Cet attrait pour le format court, on le retrouve jusque dans la durée de son album. 10 titres et 31 minutes au total. C’est ce qu’il voulait, c’est comme ça qu’il compose. Ludéal a même dû se forcer pour rallonger ses chansons avant d’entrer en studio.
Besoin de lumière
Dans ce premier album, il aborde l’amour sous toutes ses formes, Roméo pour Juliette, Ovaire, mais aussi la nostalgie et la mélancolie Si t’es Pin-up, Costume de nonne, Les Lycéennes, et s’immisce dans l’avenir avec La fin du pétrole. Ses textes, il les a soigneusement projetés en musique, arrangements de cordes, rondeurs des rythmiques, oscillant entre chanson et rock, le tout fortement teinté par l’Amérique. "J’ai baigné dans cette culture pendant toute mon enfance. Je suis comme une éponge et ce quelque chose transpire naturellement. C’est le bon visage des Etats-Unis, les grands espaces, le côté mystérieux, la poussière, ce que l’on aime de ce pays avec des textes en français. C’était une autre époque, les Etats-Unis d’aujourd’hui sont différents, ce n’est pas ceux que je chante ".
En studio, il a collaboré avec quelques-unes des pointures de la production hexagonale, Renaud Létang (Alain Souchon, Manu Chao, Feist…), Jean-Louis Piérot (Les Valentins, Miossec, Bashung, Daho…) et Frédéric Lo (Daniel Darc, Stéphane Eicher…). "Ils m’ont apporté cette lumière dont j’avais besoin pour mes chansons. Ils faisaient leur travail, je faisais le mien, un peu comme des artistes qui se retrouvent pour une jam". Aucune pression de ce côté-là pendant l’enregistrement, "ce que j’ai trouvé difficile par contre, c’est ce besoin d’être décontracté pour bien chanter, décontracté alors que tu sais que tu es en train de graver quelque chose d’indélébile".
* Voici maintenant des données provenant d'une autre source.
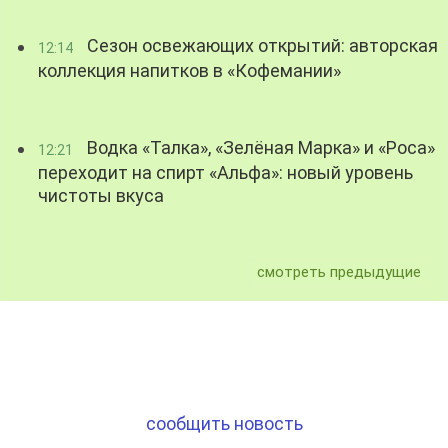
Сезон освежающих открытий: авторская
12:14
коллекция напитков в «Кофемании»
Водка «Талка», «Зелёная Марка» и «Роса»
12:21
переходит на спирт «Альфа»: новый уровень
чистоты вкуса
смотреть предыдущие
сообщить новость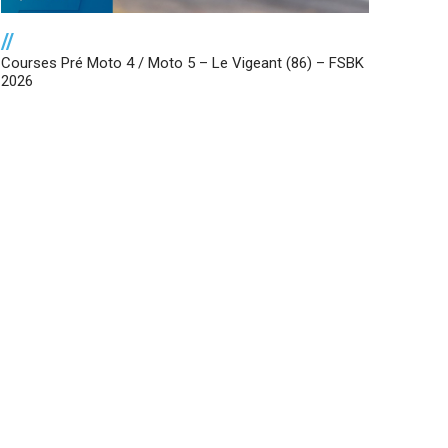
//
Courses Pré Moto 4 / Moto 5 – Le Vigeant (86) – FSBK
2026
En éternel insatisfait, Ludéal attend avec impatience le moment de monter sur scène pour donner un nouveau corps à ses chansons. Les ventes de disques ne sont plus à ses yeux un critère suffisant pour juger de la notoriété ou du succès d’un artiste. "Je serai pleinement rassuré le jour où il y aura une poignée de gens qui aimeront ma musique et qui se déplaceront à mes concerts, le jour où je saurai qu’il y a un noyau dur qui est prêt à me suivre. Je suis très excité par ces concerts, j’attends ça avec impatience".